PROBLEM TO WORK ON: Look through the listing and locate every line containing the word "croisière"; copy those lines.

TASK INPUT:
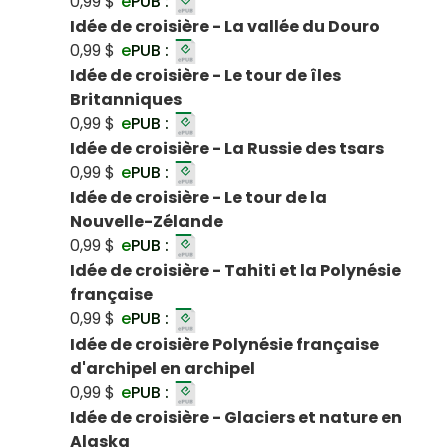
0,99 $
e
PUB :
Idée de croisière - La vallée du Douro
0,99 $
e
PUB :
Idée de croisière - Le tour de îles
Britanniques
0,99 $
e
PUB :
Idée de croisière - La Russie des tsars
0,99 $
e
PUB :
Idée de croisière - Le tour de la
Nouvelle-Zélande
0,99 $
e
PUB :
Idée de croisière - Tahiti et la Polynésie
française
0,99 $
e
PUB :
Idée de croisière Polynésie française
d'archipel en archipel
0,99 $
e
PUB :
Idée de croisière - Glaciers et nature en
Alaska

ANSWER TO THIS PROBLEM:
Idée de croisière - La vallée du Douro
Idée de croisière - Le tour de îles
Idée de croisière - La Russie des tsars
Idée de croisière - Le tour de la
Idée de croisière - Tahiti et la Polynésie
Idée de croisière Polynésie française
Idée de croisière - Glaciers et nature en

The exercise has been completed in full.